Council Fire helps organizations design and implement due diligence programs that meet mandatory requirements while building genuine supply chain resilience. Our work integrates environmental and human rights risk assessment with climate adaptation planning, ensuring that due diligence is not a standalone compliance exercise but a strategic capability that strengthens the organization's position in an era of increasing supply chain accountability.

Frequently Asked Questions

How does supply chain due diligence differ from a supplier audit?

Audits are one tool within due diligence, but due diligence is far broader. It encompasses policy development, risk assessment, stakeholder engagement, grievance mechanisms, remediation, and public reporting. Audits provide point-in-time compliance snapshots; due diligence is an ongoing, adaptive management process that addresses root causes rather than symptoms.

Which companies are subject to mandatory due diligence laws?

Scope varies by jurisdiction. The EU CSDDD applies to companies with 1,000+ employees and €450M+ turnover (including non-EU companies meeting revenue thresholds in the EU). Germany's LkSG covers companies with 1,000+ employees with a registered office or branch in Germany. France's law applies to companies with 5,000+ domestic or 10,000+ global employees.

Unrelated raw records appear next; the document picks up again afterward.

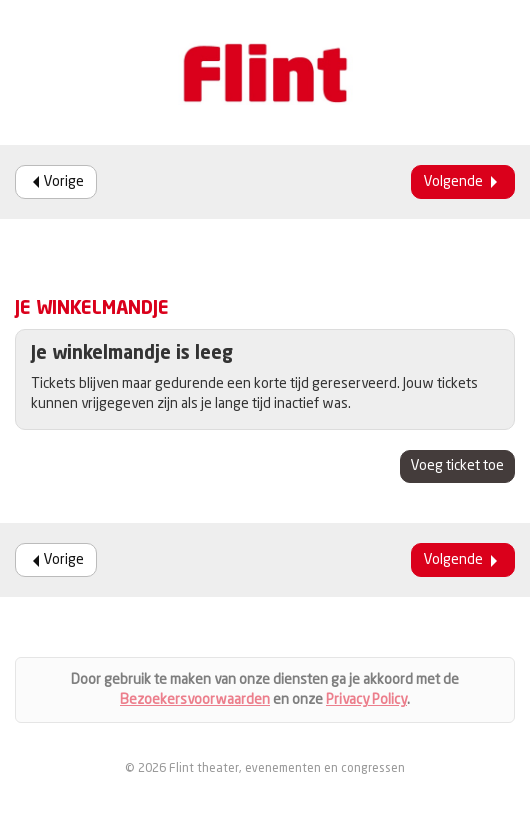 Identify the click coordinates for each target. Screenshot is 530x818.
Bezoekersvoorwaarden (195, 700)
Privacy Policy (366, 700)
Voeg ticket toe (457, 466) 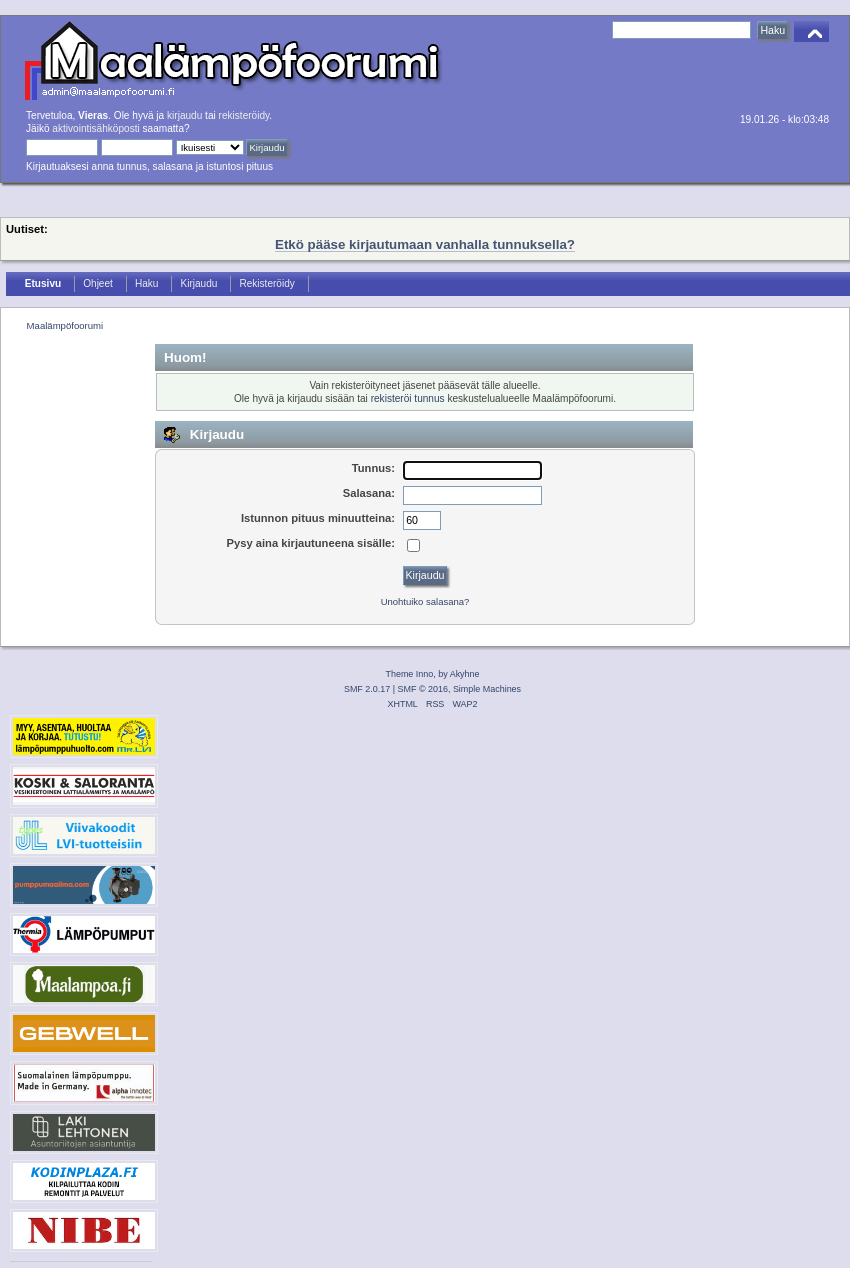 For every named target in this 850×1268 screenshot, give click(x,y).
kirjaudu (184, 115)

Smaller companies may be indirectly affected as larger buyers cascade requirements through their supply chains.

What happens if a company fails to conduct adequate due diligence?

Consequences range from administrative fines (up to 5% of global turnover under CSDDD) to civil liability for damages caused by failures to prevent adverse impacts. Companies may also face exclusion from public procurement contracts, loss of export credit agency support, and reputational damage. France's Duty of Vigilance Law allows affected parties to seek court-ordered injunctions compelling companies to implement adequate due diligence plans.